Task brief: Although the entries contain pictures, only their words should be duplicated exactly.

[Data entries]
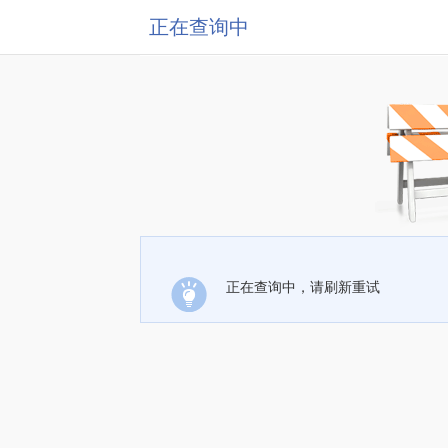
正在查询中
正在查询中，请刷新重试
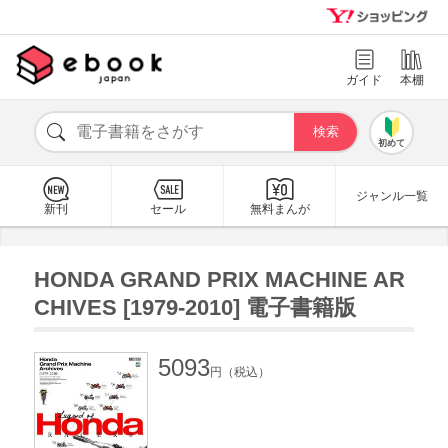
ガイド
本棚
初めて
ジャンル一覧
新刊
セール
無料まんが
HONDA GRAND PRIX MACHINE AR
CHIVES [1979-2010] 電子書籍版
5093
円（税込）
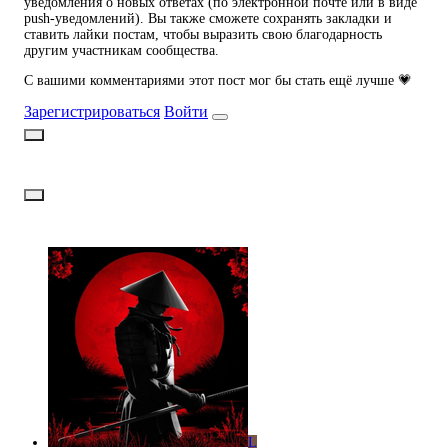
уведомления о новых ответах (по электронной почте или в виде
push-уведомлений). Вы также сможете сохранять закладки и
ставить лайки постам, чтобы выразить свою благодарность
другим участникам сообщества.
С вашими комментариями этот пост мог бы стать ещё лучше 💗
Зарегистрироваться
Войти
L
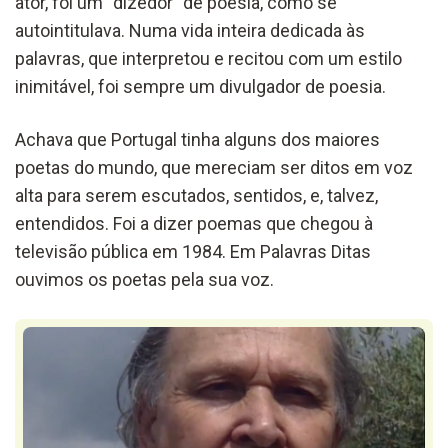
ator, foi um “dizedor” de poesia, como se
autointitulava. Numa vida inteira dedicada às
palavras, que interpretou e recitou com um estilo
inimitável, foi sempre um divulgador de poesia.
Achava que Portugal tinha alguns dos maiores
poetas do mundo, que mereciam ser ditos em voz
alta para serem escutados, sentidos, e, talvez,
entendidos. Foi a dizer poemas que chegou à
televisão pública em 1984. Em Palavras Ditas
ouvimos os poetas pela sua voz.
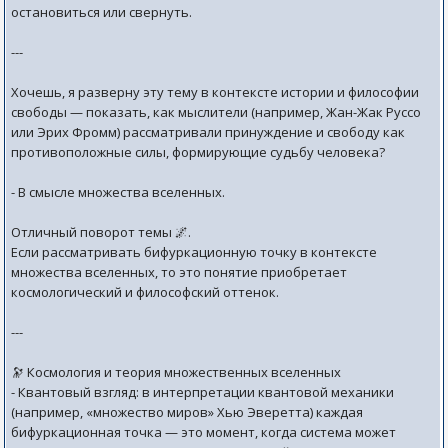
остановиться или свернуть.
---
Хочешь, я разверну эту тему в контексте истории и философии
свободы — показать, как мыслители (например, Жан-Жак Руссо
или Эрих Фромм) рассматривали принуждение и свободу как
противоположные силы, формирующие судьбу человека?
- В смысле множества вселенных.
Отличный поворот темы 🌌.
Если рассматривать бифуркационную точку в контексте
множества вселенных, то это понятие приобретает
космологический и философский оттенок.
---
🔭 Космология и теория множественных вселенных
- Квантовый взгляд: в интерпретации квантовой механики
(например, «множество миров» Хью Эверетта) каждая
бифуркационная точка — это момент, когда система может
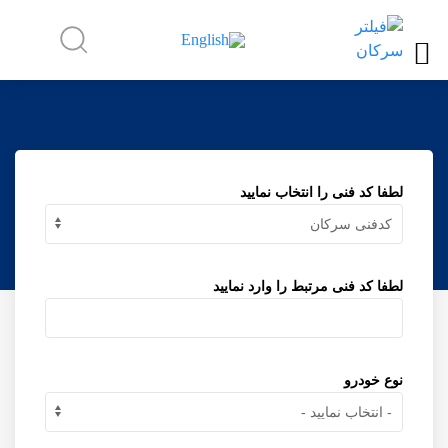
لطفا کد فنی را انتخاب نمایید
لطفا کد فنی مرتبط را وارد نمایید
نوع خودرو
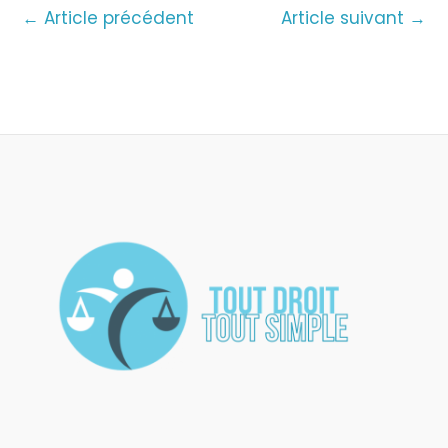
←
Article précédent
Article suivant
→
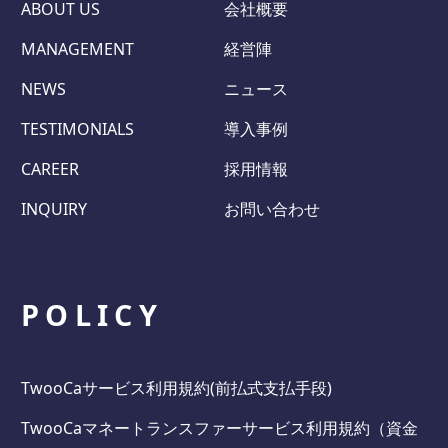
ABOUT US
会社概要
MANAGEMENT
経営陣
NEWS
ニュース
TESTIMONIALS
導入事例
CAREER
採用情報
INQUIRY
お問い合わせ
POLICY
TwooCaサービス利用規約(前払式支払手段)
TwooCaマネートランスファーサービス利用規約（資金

Problem solution:
正在查询中
正在查询中，请刷新重试
ガイド
本棚
初めて
ジャンル一覧
新刊
セール
無料まんが
HONDA GRAND PRIX MACHINE AR
CHIVES [1979-2010] 電子書籍版
5093
円（税込）
уведомления о новых ответах (по электронной почте или в виде
push-уведомлений). Вы также сможете сохранять закладки и
ставить лайки постам, чтобы выразить свою благодарность
другим участникам сообщества.
С вашими комментариями этот пост мог бы стать ещё лучше 💗
Зарегистрироваться
Войти
L
ator, foi um “dizedor” de poesia, como se
autointitulava. Numa vida inteira dedicada às
palavras, que interpretou e recitou com um estilo
inimitável, foi sempre um divulgador de poesia.
Achava que Portugal tinha alguns dos maiores
poetas do mundo, que mereciam ser ditos em voz
alta para serem escutados, sentidos, e, talvez,
entendidos. Foi a dizer poemas que chegou à
televisão pública em 1984. Em Palavras Ditas
ouvimos os poetas pela sua voz.
остановиться или свернуть.
---
Хочешь, я разверну эту тему в контексте истории и философии
свободы — показать, как мыслители (например, Жан-Жак Руссо
или Эрих Фромм) рассматривали принуждение и свободу как
противоположные силы, формирующие судьбу человека?
- В смысле множества вселенных.
Отличный поворот темы 🌌.
Если рассматривать бифуркационную точку в контексте
множества вселенных, то это понятие приобретает
космологический и философский оттенок.
---
🔭 Космология и теория множественных вселенных
- Квантовый взгляд: в интерпретации квантовой механики
(например, «множество миров» Хью Эверетта) каждая
бифуркационная точка — это момент, когда система может
لطفا کد فنی را انتخاب نمایید
لطفا کد فنی مرتبط را وارد نمایید
نوع خودرو
←
Article précédent
Article suivant
→
ABOUT US
会社概要
MANAGEMENT
経営陣
NEWS
ニュース
TESTIMONIALS
導入事例
CAREER
採用情報
INQUIRY
お問い合わせ
POLICY
TwooCaサービス利用規約(前払式支払手段)
TwooCaマネートランスファーサービス利用規約（資金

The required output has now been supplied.